La administración estadounidense, bajo la gestión Trump, ha manifestado que no permitirá que se lleven a cabo persecuciones por motivos políticos dentro de sus fronteras. Al respecto, se emitió una declaración contundente:
“Hoy hemos solicitado que el funcionario brasileño pertinente abandone nuestra nación por haberlo intentado”
.
Marco legal y normativas internacionales
El sustento legal de esta queja se encuentra en el Artículo 41 de la citada Convención, el cual dicta que los funcionarios destacados en el extranjero tienen la obligación ineludible de respetar las leyes y reglamentos del Estado receptor. Asimismo, el tratado subraya que estos agentes están obligados a no inmiscuirse en los asuntos internos de ese Estado.
Adicionalmente, el marco internacional estipula que cualquier gestión de carácter oficial que la misión deba realizar debe ser canalizada a través del Ministerio de Relaciones Exteriores del país anfitrión o mediante el organismo que se haya designado formalmente para tales fines.
El proceder del agregado policial brasileño en suelo norteamericano pone en evidencia una estrategia de persecución transnacional por parte del gobierno actual contra sus críticos y opositores políticos.
Similitudes con regímenes de la región
Este tipo de conductas guarda relación con el modelo implementado en Nicaragua por la dictadura de Ortega, la cual ha desarrollado tácticas de vigilancia, hostigamiento y represión contra sus adversarios fuera de sus límites fronterizos. Estas acciones no solo violan la soberanía de otros países, sino que son consideradas crímenes de lesa humanidad.
De igual manera, la dictadura de Venezuela ha hecho uso de la persecución transnacional. Un ejemplo recordado por su crudeza fue el asesinato del militar Ronald Ojeda en Chile, demostrando que las represalias políticas pueden trascender las fronteras nacionales.
Bajo este contexto, el gobierno de Lula podría estar cometiendo actos de acoso internacional y vulnerando la Ley de Asilo Territorial, un compromiso que Brasil suscribió en 1954 y que fue ratificado posteriormente en 1964.
En lugar de buscar una resolución diplomática, el presidente brasileño parece haber optado por la confrontación con los Estados Unidos como una herramienta para fortalecer su posición en las encuestas electorales.
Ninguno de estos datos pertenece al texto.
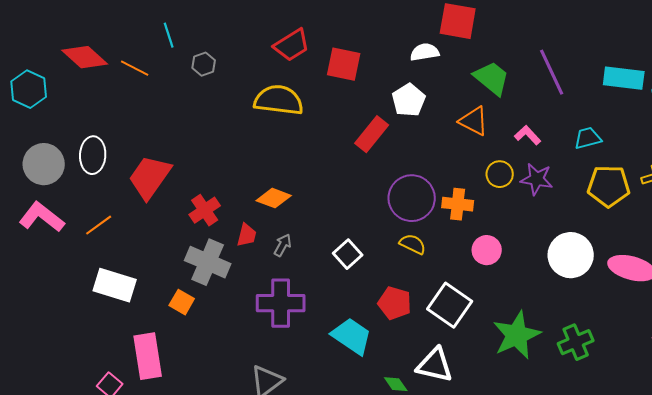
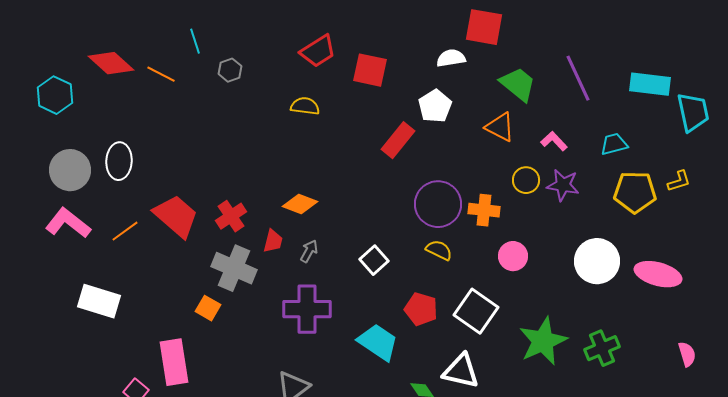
yellow semicircle: (279, 100) -> (305, 106), size x0.6
red trapezoid: (150, 177) -> (176, 216), moved, turned 96
white rectangle: (115, 285) -> (99, 301), moved

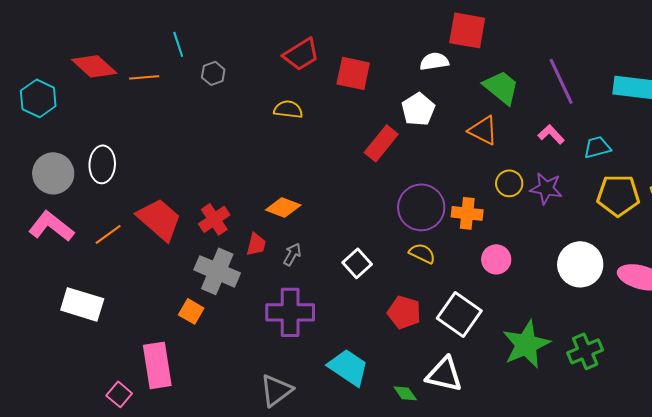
orange line: (161, 74) -> (144, 77), turned -32
pink L-shape: (554, 141) -> (551, 134), moved
cyan trapezoid: (378, 342) -> (348, 367), moved

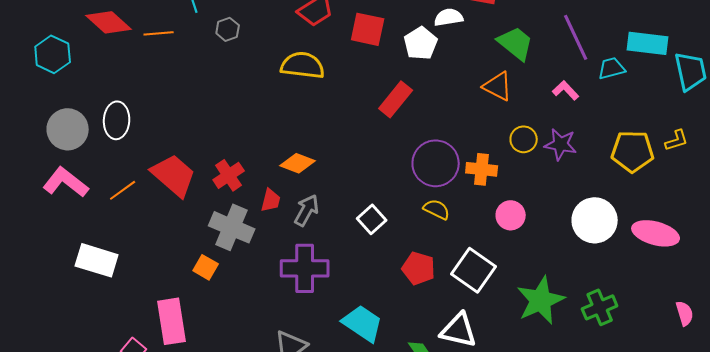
yellow semicircle: (288, 109) -> (303, 65), size x1.5
white pentagon: (418, 109) -> (421, 43), moved
cyan trapezoid: (597, 147) -> (612, 68), moved
gray arrow: (292, 254) -> (307, 210), size x1.4

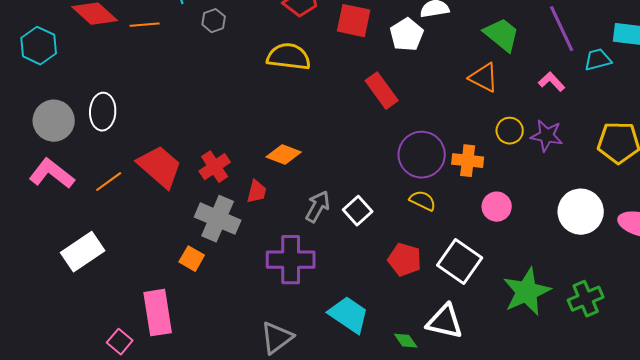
red rectangle: (396, 99) -> (382, 91), turned -75
gray arrow: (307, 210) -> (318, 207), moved
white rectangle: (97, 260) -> (83, 252), turned -51

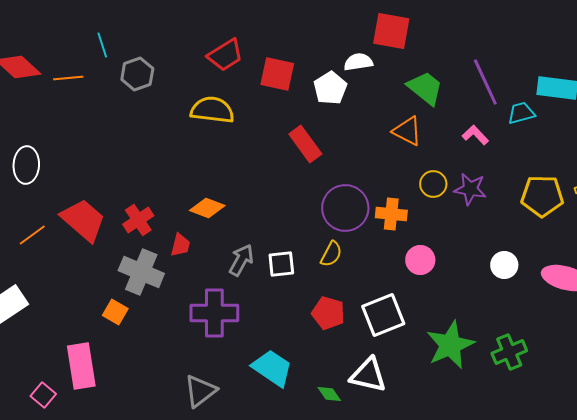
gray hexagon: (214, 21) -> (137, 74), size x1.4
yellow semicircle: (423, 201) -> (331, 254), moved, turned 92
white square: (358, 211) -> (281, 264), turned 36
white circle: (581, 212) -> (504, 265), size x0.6
white square: (460, 262) -> (383, 315), turned 33

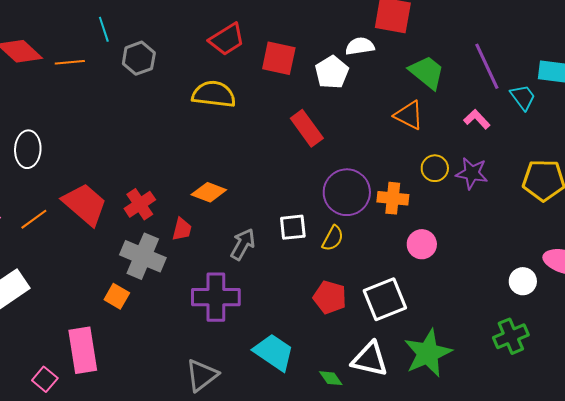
cyan trapezoid: (521, 113) -> (523, 97), turned 68
white square: (281, 264) -> (293, 227), moved
white circle: (504, 265) -> (523, 281), moved
green star: (450, 345) -> (428, 353), moved

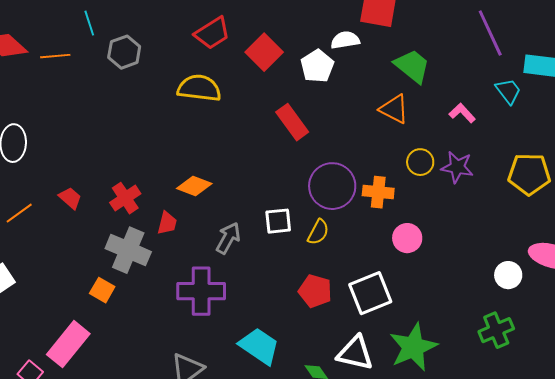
red square: (279, 58) -> (264, 52), turned 33
purple line: (487, 66) -> (490, 33), moved
red trapezoid: (85, 204) -> (70, 198), size x0.5
pink rectangle: (83, 350) -> (68, 344), turned 48

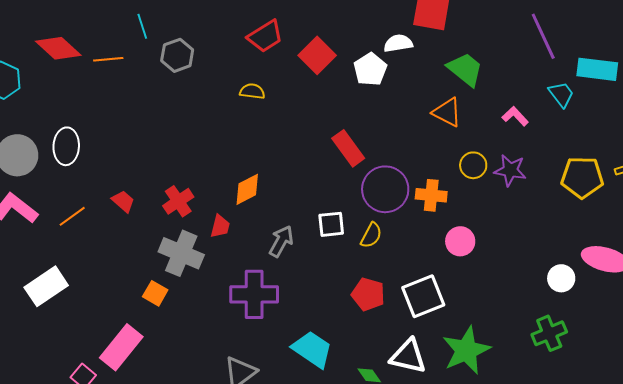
yellow semicircle: (199, 88) -> (252, 91), size x0.6
red rectangle: (292, 122) -> (348, 148), moved
orange diamond: (194, 186) -> (247, 189), turned -48

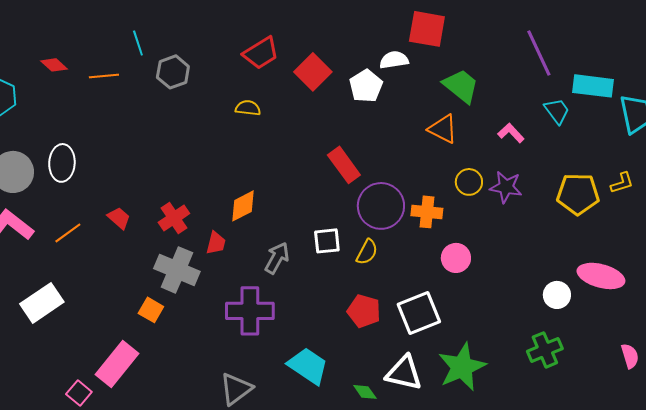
red diamond: (58, 48) -> (54, 65), size x0.6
Esta táctica ya fue empleada anteriormente con el tema de los aranceles y parece repetirse en esta ocasión.
La postura de las autoridades estadounidenses es clara: las maniobras de cacería política contra disidentes en suelo americano no serán admitidas bajo ninguna circunstancia. Este firme rechazo representa una barrera ante las arbitrariedades del Ejecutivo brasileño.
Aunque se reconoce que la figura de Lula difiere de personajes como Ortega o Maduro, su alineación y cercanía con estos líderes parece reflejarse en acciones que desafían el derecho internacional y el respeto a los derechos fundamentales.